This is a bunch of things that I’ve been thinking about for a while. All of this should apply to any parametric model that learns through gradient-based updates. This includes MLPs, CNNs, GPTs, etc.
What are Adversarial Attacks?
Adversarial attacks refer to a class of techniques where intentionally crafted inputs (or intentional updates to parts of an input) are used to deceive or manipulate parametric neural network models. These attacks exploit the vulnerabilities of these models to slight perturbations in input data. Here’s how one of the simplest adversarial attacks work:
Let’s consider a model parametrized by \(\theta\), which given an input \(x\), outputs \(p(y|x; \theta)\) which is the probability of output \(y\) given input \(x\) and parameters \(\theta\). The model is trained by gradient-based updates on the parameters using the usual cross-entropy loss.
Now, we introduce an adversarial perturbation \(\epsilon\), which is added to the original input data \(x\). The perturbed input data is represented by $Latex x_{adv} = x + \epsilon$. The goal of the attack is to generate an adversarial example that is misclassified by the model. The adversarial perturbation \(\epsilon\) is calculated as the sign of the gradient of the loss function \(J(\theta, x, y)\) with respect to the input data \(x\):
$LATEX \epsilon = sign(\nabla_x J(\theta, x, y))&s=2$
By perturbing the input along the direction that maximizes the loss, the attack effectively maximizes the model’s prediction error and thus induces misclassification.

For example, let’s say we have a neural network model that classifies images into “cat” or “dog” classes. By applying the attack, we can generate an adversarial example by perturbing the original image in a way that fools the model into misclassifying it. The attack computes the gradient of the loss with respect to the input image, and then adjusts the pixels of the image based on the sign of the gradient, effectively maximally shifting the image in a way that confuses the model.
These “perturbations” can also be made on small patches of the input, and they can also be made on a number of models. In fact, it is found that adversarial attacks for one model often generalize/transfer well to other models as well. This could be because all of these models are trained on similar features and circuits these models learn, especially if they are trained on similar data distributions.
Feel free to read up more form the myriad of literature written on adversarial attacks, but for this post, this much introduction should suffice.
Editing foundational language models
Recently, with GPTs performing very well in a lot of tasks, people got interested in understanding and editing foundational language models.

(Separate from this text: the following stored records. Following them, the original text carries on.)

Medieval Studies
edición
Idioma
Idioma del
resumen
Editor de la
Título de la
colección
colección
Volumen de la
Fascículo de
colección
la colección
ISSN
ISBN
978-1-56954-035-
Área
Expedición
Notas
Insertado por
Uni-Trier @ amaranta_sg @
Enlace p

This is important because we can’t finetune them every time a fact about the world changes. We might also want to fix some incorrect things the model has learned.

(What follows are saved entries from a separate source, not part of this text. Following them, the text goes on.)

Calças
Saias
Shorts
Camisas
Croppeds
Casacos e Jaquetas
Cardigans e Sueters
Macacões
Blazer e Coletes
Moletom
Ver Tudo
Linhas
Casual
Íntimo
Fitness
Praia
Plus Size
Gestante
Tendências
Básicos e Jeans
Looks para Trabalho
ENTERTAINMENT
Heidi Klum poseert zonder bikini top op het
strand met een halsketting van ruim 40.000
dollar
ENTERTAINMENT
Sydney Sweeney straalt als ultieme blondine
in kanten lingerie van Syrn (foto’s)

A number of these “model editing” techniques (such as ROME and others) change the activations of one of the hidden layers. Once again, they make gradient-based changes in the direction of the required output change. They don’t talk about this similarity in the papers, but the math is almost exactly the same.

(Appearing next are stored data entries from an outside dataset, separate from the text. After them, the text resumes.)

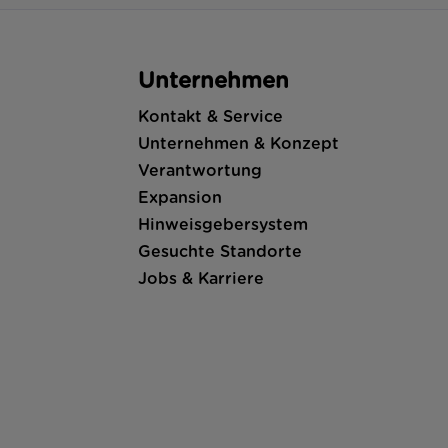
Unternehmen
Kontakt & Service
Unternehmen & Konzept
Verantwortung
Expansion
Hinweisgebersystem
Gesuchte Standorte
Jobs & Karriere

Instead of changing the input (which is much more visually appealing for image data and difficult for discrete tokens), they adversarially update the hidden layer activations. Interestingly, they seem to try and pick these layers to edit from causal mediation analysis, or causal tracing. But in this light, these methods seem just like adversarial attacks using a hidden layer instead of the input.
Are adversarial attacks the same as model training?
Consider a data distribution \(D\), from which data pairs \((x, y)\) are sampled. A model \(f\) is defined as a (parametrized) function from \(X\) to \(Y\). A trained model gives correct outputs for all inputs, and an untrained model gives random outputs based on the network initialization. If an adversary \(a \in A\) (the set of all adversaries) can successfully fool a subset of the models \(f \in F\) (the set of all models), does it need more patches to generalize to other models?
- Are the circuits learned by an adversarially attacked network similar to the circuits inside a network trained directly on the output perturbations on which the attack was designed?
- Is it possible that the hitherto mentioned attacks overfit on the very small manifold over \(F\) that includes trained models?
- Can we train a randomly initialized model by just injecting adversarial patches? In this case, I guess we should call it “friend help”, and not “adversarial attack”.
- Can we build an adversary for an adversary? Is it a minimax game?
- Can every parametric model trained with gradient updates be broken through gradient updates (to either the inputs or the outputs)?
- Can we prove so, at least for the simple hypothetical of infinite width neural networks?
Answers to some of these questions should be relevant for both model understanding and editing. If someone is working on (or want to work on) related problems, or have already done so and feel that I should include their ideas here, please let me know.